ING Sees Bonds Pressure as BoE Cuts £70bn Portfolio
The Bank of England is still trimming its bonds portfolio by around £70bn a year, and ING says that steady supply pressure can keep gilt yields rising. Political turmoil around Labour’s leadership adds another layer of pressure, while higher yields feed through to government borrowing costs and leave less room for easing.
Labour Leadership and £70bn QT
£70bn a year is the pace of the Bank of England’s quantitative tightening, and ING said that flow remains one of the main forces pushing gilt yields higher. A new prime minister could have a looser hand on fiscal policy, which would raise near-term spending and add more government bonds to the market.
60bp is the estimated amount by which the Bank’s bond reduction has steepened the GBP swap curve relative to the USD curve. ING said bank reserves have stabilised, so the Bank does not necessarily need to taper quantitative tightening because of financial stability concerns. For investors in UK rates, that leaves the balance of supply and policy still tilted toward higher yields.

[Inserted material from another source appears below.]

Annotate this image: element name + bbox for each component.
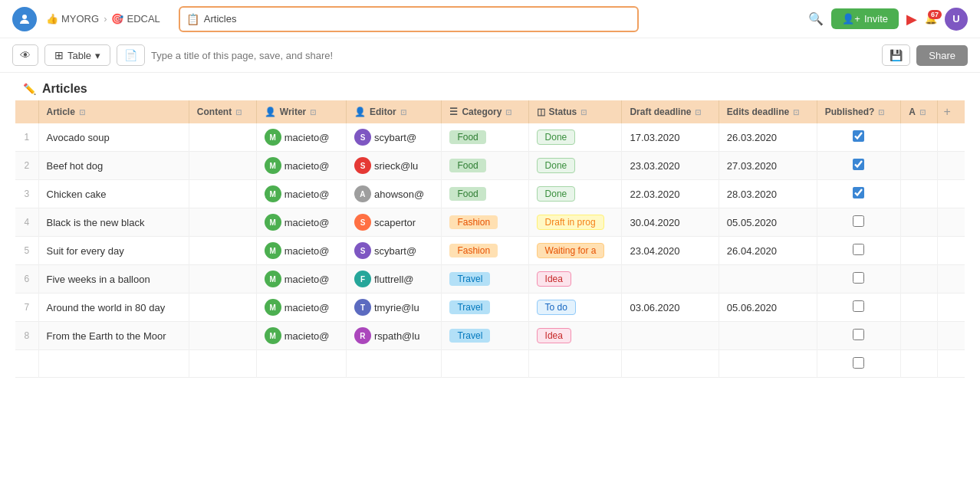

Oil Prices and Inflation Risks
3.8% year-on-year was Tuesday’s headline US CPI reading for April, up from 2.4% before the war, and ING tied that move to higher real yields and higher inflation expectations. It said May is set to bring 4% inflation, with core inflation reaching 3% later down the line.
5% is the level ING said inflation could reach if the war goes on and on, and higher oil prices are the main culprit behind that risk. ING said gilt yields need inflation risks to ease before they can make a material move lower, which is why the oil price matters more here than a simple shift in market mood.
US Treasury Yield at 4.45%
4.45% is where the 10-year US Treasury yield stood at the time ING discussed the move, with 4.5% in its sights. Tuesday’s 10-year auction also had a slight tail, a sign that the market asked for a little more yield than expected to take down the debt.
4.5% would not just be a round number for US rates; it would also reinforce the broader backdrop of firmer global yields that UK gilts are trading against. ING said gilt yields are likely to remain higher for the time being unless oil makes a significant move lower, and that leaves borrowers facing a costlier market until inflation pressure eases.